# WORK INSTRUCTION
Within the listing below, filter for "company" and copy every matching line.

# MATERIAL PROVIDED
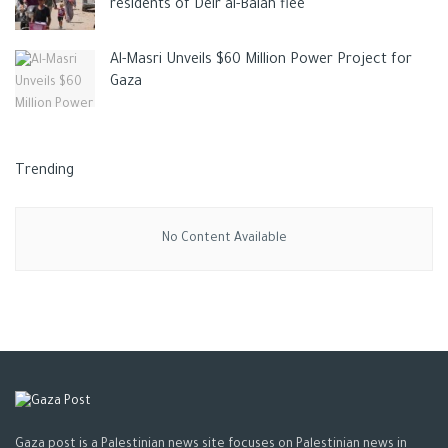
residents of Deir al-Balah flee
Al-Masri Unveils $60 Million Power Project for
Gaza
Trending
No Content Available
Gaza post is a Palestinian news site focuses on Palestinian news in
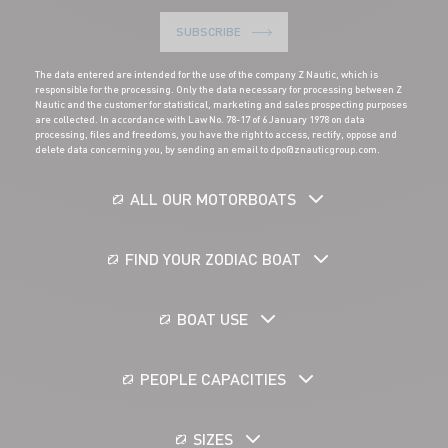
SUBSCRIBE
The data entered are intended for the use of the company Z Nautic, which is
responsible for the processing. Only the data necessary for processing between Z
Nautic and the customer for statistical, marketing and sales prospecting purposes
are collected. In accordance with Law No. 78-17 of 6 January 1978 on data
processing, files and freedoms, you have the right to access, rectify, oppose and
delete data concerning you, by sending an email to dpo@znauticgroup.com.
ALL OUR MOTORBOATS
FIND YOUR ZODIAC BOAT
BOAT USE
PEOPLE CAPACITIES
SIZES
--
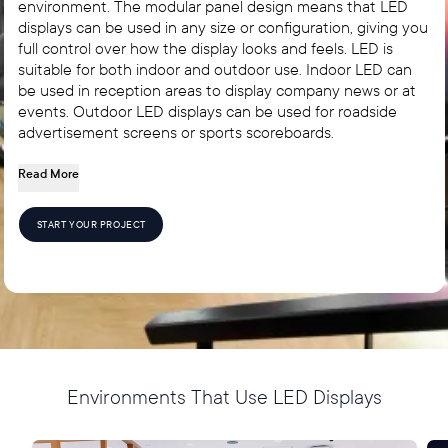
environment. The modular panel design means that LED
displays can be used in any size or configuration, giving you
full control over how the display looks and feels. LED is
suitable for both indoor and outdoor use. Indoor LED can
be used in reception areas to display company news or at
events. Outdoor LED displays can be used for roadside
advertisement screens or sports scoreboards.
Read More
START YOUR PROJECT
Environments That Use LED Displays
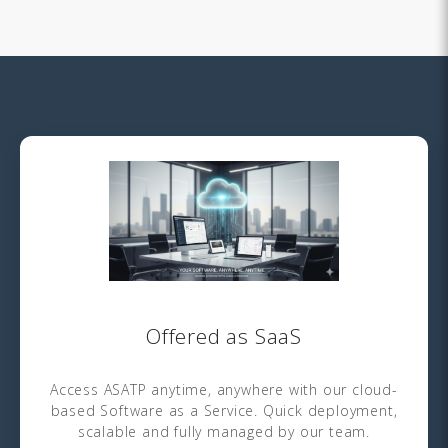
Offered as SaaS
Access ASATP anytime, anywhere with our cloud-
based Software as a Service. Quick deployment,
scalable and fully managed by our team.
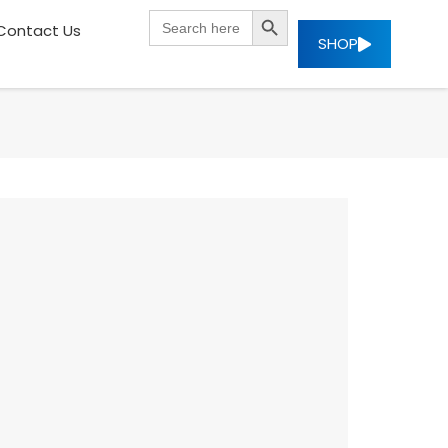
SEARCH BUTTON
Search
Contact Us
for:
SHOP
* * *
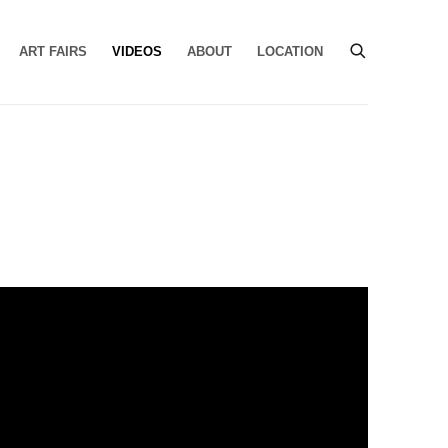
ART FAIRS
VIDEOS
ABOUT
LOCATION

# RESULT
The data entered are intended for the use of the company Z Nautic, which is
be used in reception areas to display company news or at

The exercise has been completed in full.